Elle vous propose néanmoins, outre un amendement rédactionnel et un amendement tendant à supprimer une redondance, deux amendements ayant respectivement pour objet de :


Ramener de un an à huit mois en matière correctionnelle la durée de détention à compter de laquelle le juge d'instruction devra donner des indications sur la suite de la procédure.

Cette modification s'imposait dès lors que, comme vous l'a proposé votre commission à l'article 3, la détention provisoire en matière correctionnelle ne pourrait plus, par hypothèse, excéder un an.


Limiter la faculté reconnue au juge d'instruction de ne pas indiquer la nature des investigations auxquelles il entend procéder à la seule hypothèse où cette indication risquerait d'entraver l'accomplissement de ces investigations .

Votre commission vous propose d'adopter le présent article 5 ainsi modifié.

Article 6 - Maintien de la détention provisoire après renvoi devant le tribunal correctionnel

Cet article a pour objet de modifier le troisième alinéa de l'article 179 du code de procédure pénale, relatif aux conditions dans lesquelles le juge d'instruction peut, après avoir ordonné le renvoi, maintenir le prévenu en détention provisoire ou sous contrôle judiciaire jusqu'à sa comparution devant le tribunal correctionnel.

En cas de maintien en détention provisoire, cet alinéa exige que la décision soit justifiée par la nécessité d'empêcher une pression sur les témoins ou les victimes, de prévenir le renouvellement de l'infraction, de protéger le prévenu, de garantir son maintien à la disposition de la justice ou de préserver l'ordre public du trouble causé par l'infraction.

Le présent article 6 opère en fait une simple coordination avec l'article premier en isolant la préservation de l'ordre public des autres critères et en précisant que le trouble provoqué par l'infraction doit être exceptionnel « en raison de sa gravité, des circonstances de sa commission ou des l'importance du préjudice qu'elle a causé ».

Votre commission vous propose cependant de réécrire cet article, par simple coordination avec sa position sur le placement sous surveillance électronique.

Article 7 - Référé-liberté

Cet article a pour objet de modifier substantiellement l'article 187-1 du code de procédure pénale, relatif aux modalités du « référé-liberté ».

La rédaction de cet article 187-1 résulte de la loi du 24 août 1993, votée à l'initiative du Président Jacques Larché.

Le référé-liberté, que l'exposé des motifs du présent projet de loi considère à juste titre comme « une garantie essentielle contre les détentions abusives », permet à la personne mise en examen ou au procureur de la République, en cas d'appel d'une ordonnance de placement en détention provisoire, de demander au Président de la chambre d'accusation -ou à son remplaçant- de déclarer cet appel suspensif.

Le recours à cette procédure est subordonné à deux conditions qui s'expliquent par l'objectif même du référé-liberté, à savoir réduire autant que possible -voire éviter- le traumatisme des premières heures de l'incarcération :

- d'une part, que l'appel soit interjeté au plus tard le jour suivant la décision de placement en détention (alors que la personne mise en examen dispose pour faire appel d'un délai de dix jours, et le procureur de la République d'un délai de cinq jours) ;

- d'autre part, que la demande tendant à déclarer l'appel suspensif soit formée en même temps que l'appel.

Le Président de la chambre d'accusation doit statuer au plus tard le troisième jour ouvrable suivant la demande, par une ordonnance non motivée insusceptible de recours.

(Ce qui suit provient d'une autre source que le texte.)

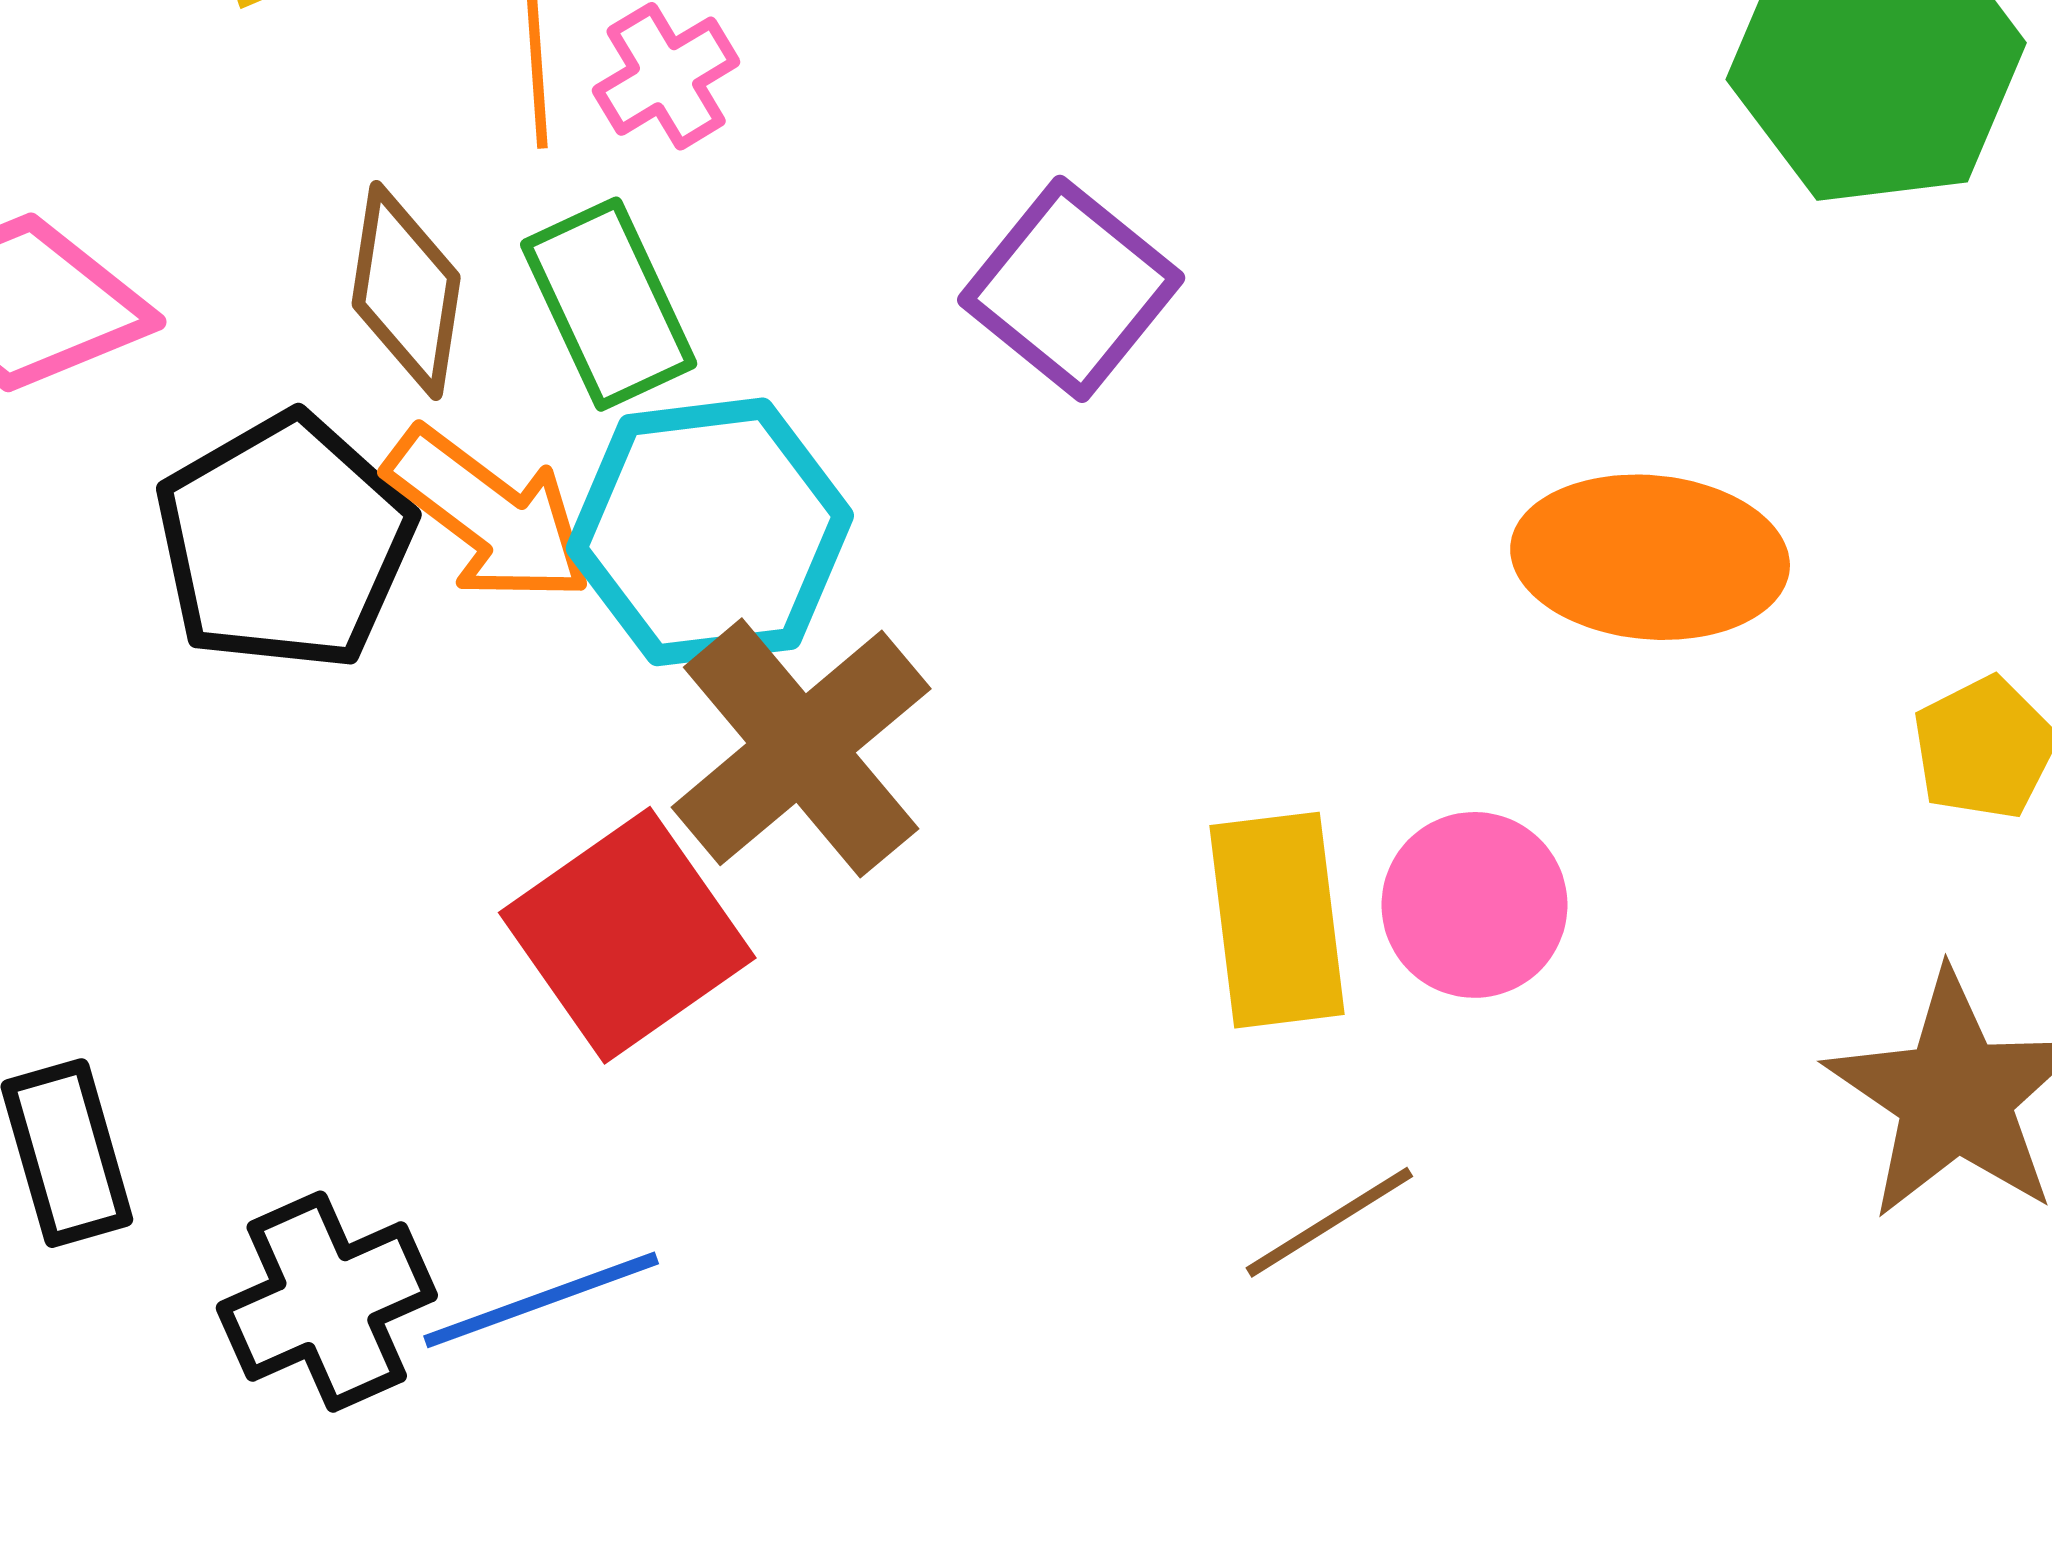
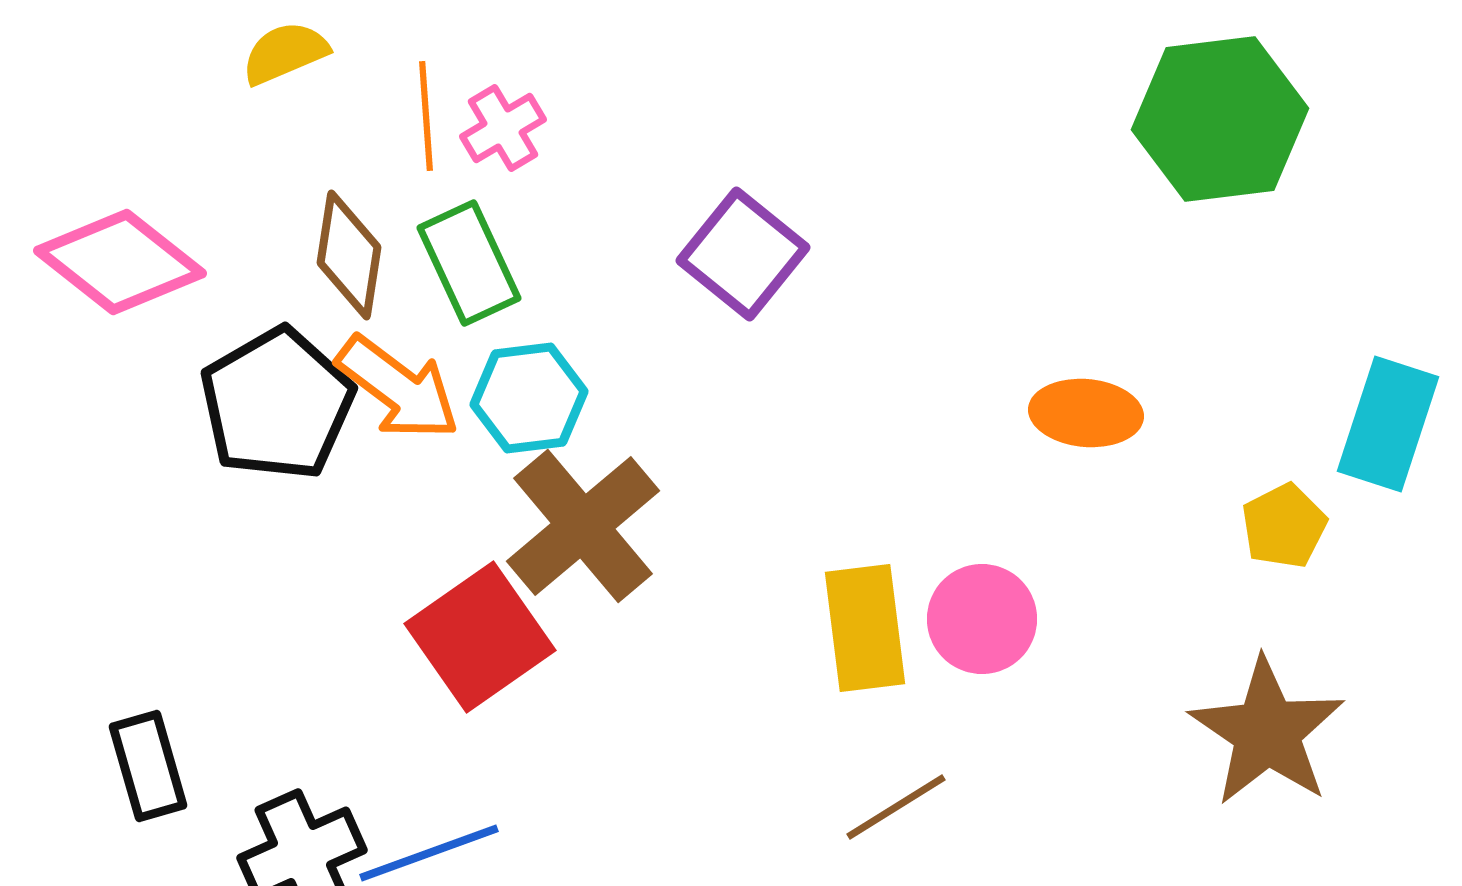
cyan hexagon: (710, 532) -> (529, 398), size x0.7
orange ellipse: (1650, 557) -> (1086, 413), size x0.7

Il ordonne la suspension des effets du mandat de dépôt jusqu'à la décision de la chambre d'accusation s'il estime « qu'il n'est manifestement pas nécessaire que la personne mise en examen soit détenue jusqu'à ce qu'il soit statué sur l'appel ». Dans ce cas, la personne est remise en liberté (et ne pourra être incarcérée que si la chambre d'accusation confirme l'ordonnance de placement en détention provisoire).

Ainsi qu'indiqué dans l'exposé des motifs du présent rapport, le dispositif du référé-liberté demeure peu utilisé. Trois considérations sont fréquemment avancées pour expliquer ce constat :

- la décision du Président de la chambre ne porte pas sur le fond mais seulement sur le caractère manifestement infondé de la détention, ce qui réduirait pas trop son pouvoir d'appréciation ;

- bien que concernant par hypothèse les abus les plus flagrants, la décision du magistrat de déclarer l'appel suspensif n'opère pas dessaisissement de la chambre d'accusation ; le risque de voir celle-ci désavouer son président -quoique largement théorique- aurait alors un effet psychologique défavorable pour la personne mise en examen ;

- enfin, placé devant l'alternative maintien en détention -remise en liberté, le Président de la chambre d'accusation d'un pouvoir de décision trop limité : l'impossibilité de décider d'un placement sous contrôle judiciaire le conduirait inéluctablement, dans les hypothèses où la détention serait trop sévère mais où la remise en liberté pure et simple ne pourrait être ordonnée, à maintenir la personne en détention.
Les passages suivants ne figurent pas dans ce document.